**Required action**
If a line in the listing contains "hingga", copy it out whole.

**Extracted entries**

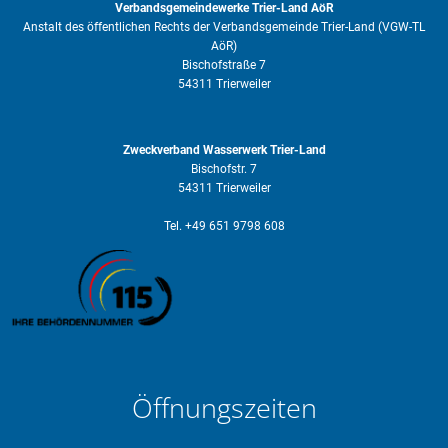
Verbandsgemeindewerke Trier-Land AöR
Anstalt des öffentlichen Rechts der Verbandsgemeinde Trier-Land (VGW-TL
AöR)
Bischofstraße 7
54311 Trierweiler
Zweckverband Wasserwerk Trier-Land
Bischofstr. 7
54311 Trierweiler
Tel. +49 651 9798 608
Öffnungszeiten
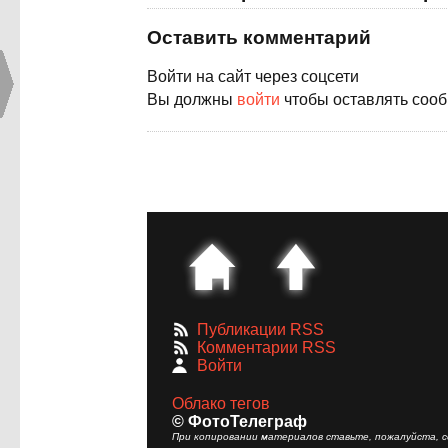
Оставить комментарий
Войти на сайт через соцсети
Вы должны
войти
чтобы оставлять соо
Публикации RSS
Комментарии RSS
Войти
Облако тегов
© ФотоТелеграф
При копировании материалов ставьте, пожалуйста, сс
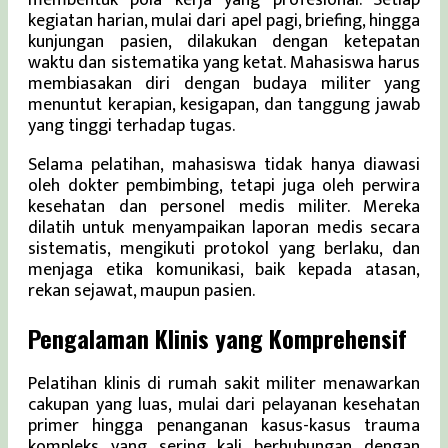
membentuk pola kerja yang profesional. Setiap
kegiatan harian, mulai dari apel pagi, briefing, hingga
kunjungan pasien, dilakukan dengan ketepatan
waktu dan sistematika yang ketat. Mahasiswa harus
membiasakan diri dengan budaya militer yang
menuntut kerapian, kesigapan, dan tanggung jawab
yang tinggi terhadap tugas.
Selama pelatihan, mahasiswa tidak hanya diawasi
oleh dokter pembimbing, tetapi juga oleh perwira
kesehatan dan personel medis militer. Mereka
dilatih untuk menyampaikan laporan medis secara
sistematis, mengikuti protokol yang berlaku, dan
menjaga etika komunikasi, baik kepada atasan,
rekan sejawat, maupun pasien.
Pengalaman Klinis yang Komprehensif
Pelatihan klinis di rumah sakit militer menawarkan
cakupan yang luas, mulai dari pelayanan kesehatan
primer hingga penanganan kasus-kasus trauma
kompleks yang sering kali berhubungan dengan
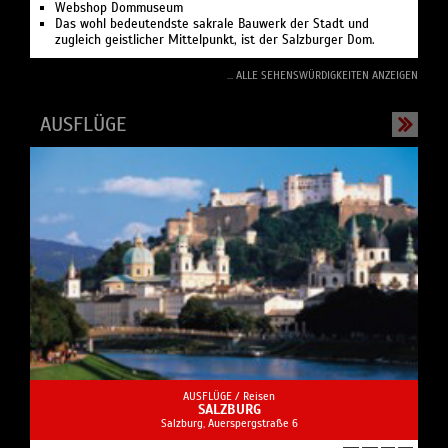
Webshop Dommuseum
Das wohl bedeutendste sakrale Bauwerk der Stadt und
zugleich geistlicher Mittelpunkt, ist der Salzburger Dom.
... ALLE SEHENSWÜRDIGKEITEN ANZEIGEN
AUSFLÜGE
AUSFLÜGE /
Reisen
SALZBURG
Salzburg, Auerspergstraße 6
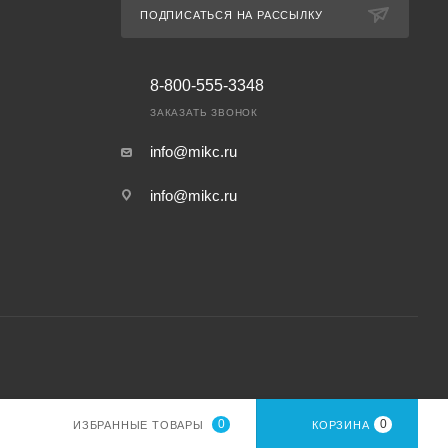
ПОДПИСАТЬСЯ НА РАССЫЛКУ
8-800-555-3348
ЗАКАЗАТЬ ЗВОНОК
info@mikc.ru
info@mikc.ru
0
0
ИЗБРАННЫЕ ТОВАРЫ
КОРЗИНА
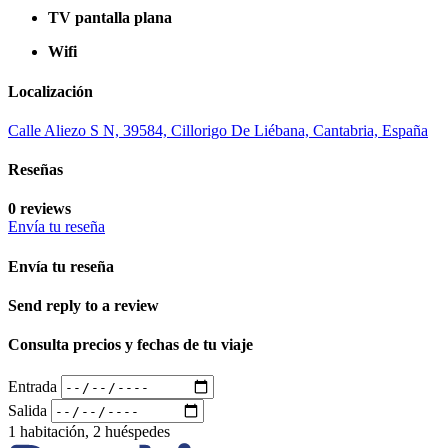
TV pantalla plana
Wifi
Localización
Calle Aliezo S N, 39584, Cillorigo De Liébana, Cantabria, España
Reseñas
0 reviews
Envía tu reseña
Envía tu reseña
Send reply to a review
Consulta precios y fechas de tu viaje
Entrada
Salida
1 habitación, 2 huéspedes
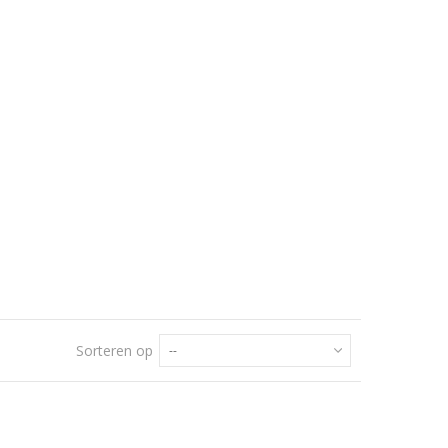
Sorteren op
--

**Result of this task**
kegiatan harian, mulai dari apel pagi, briefing, hingga
primer hingga penanganan kasus-kasus trauma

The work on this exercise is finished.